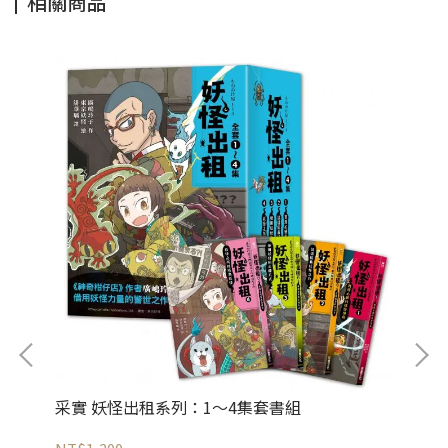
相關商品
采實 妖怪出租系列：1～4集套書組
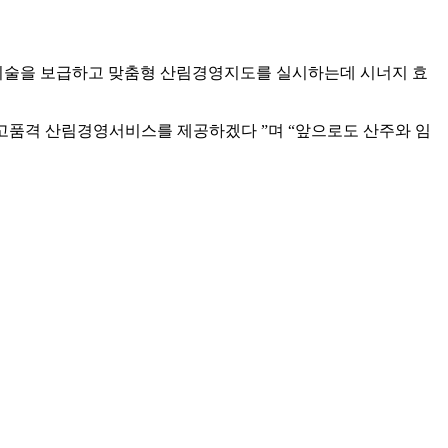
술을 보급하고 맞춤형 산림경영지도를 실시하는데 시너지 효
고품격 산림경영서비스를 제공하겠다 ”며 “앞으로도 산주와 임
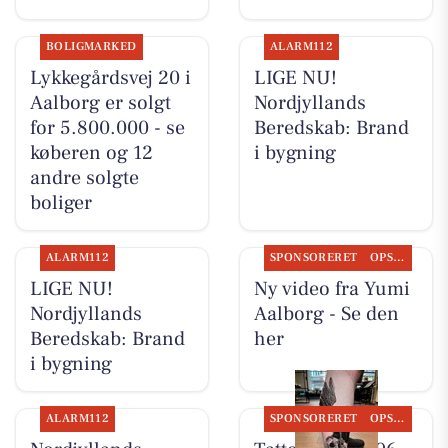
BOLIGMARKED
ALARM112
Lykkegårdsvej 20 i
LIGE NU!
Aalborg er solgt
Nordjyllands
for 5.800.000 - se
Beredskab: Brand
køberen og 12
i bygning
andre solgte
boliger
ALARM112
SPONSORERET
OPSLAGSTAVLEN
LIGE NU!
Ny video fra Yumi
Nordjyllands
Aalborg - Se den
Beredskab: Brand
her
i bygning
ALARM112
SPONSORERET
OPSLAGSTAVLEN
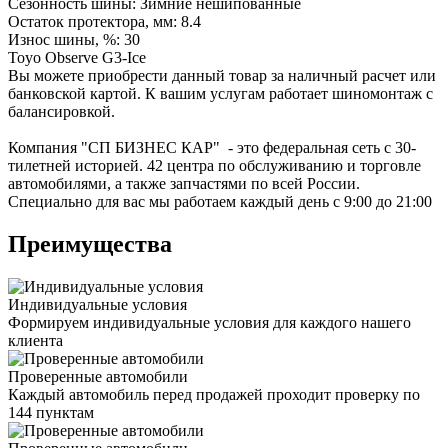
Сезонность шины: Зимние нешипованные
Остаток протектора, мм: 8.4
Износ шины, %: 30
Toyo Observe G3-Ice
Вы можете приобрести данный товар за наличный расчет или
банковской картой. К вашим услугам работает шиномонтаж с
балансировкой.
Компания "СП БИЗНЕС КАР" - это федеральная сеть с 30-
тилетней историей. 42 центра по обслуживанию и торговле
автомобилями, а также запчастями по всей России.
Специально для вас мы работаем каждый день с 9:00 до 21:00
Преимущества
Индивидуальные условия
Формируем индивидуальные условия для каждого нашего
клиента
Проверенные автомобили
Каждый автомобиль перед продажей проходит проверку по
144 пунктам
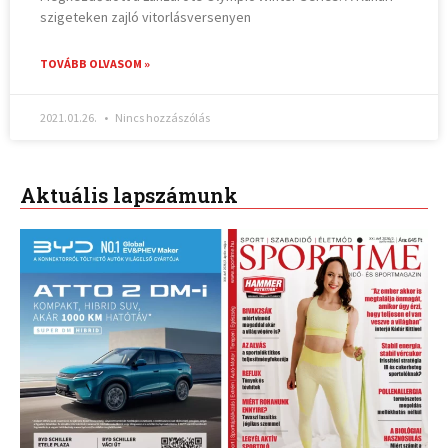
szigeteken zajló vitorlásversenyen
TOVÁBB OLVASOM »
2021.01.26.
Nincs hozzászólás
Aktuális lapszámunk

━━━

Which lines above hold the string "условия"? Copy every one of them.

• [Result]:
Индивидуальные условия
Формируем индивидуальные условия для каждого нашего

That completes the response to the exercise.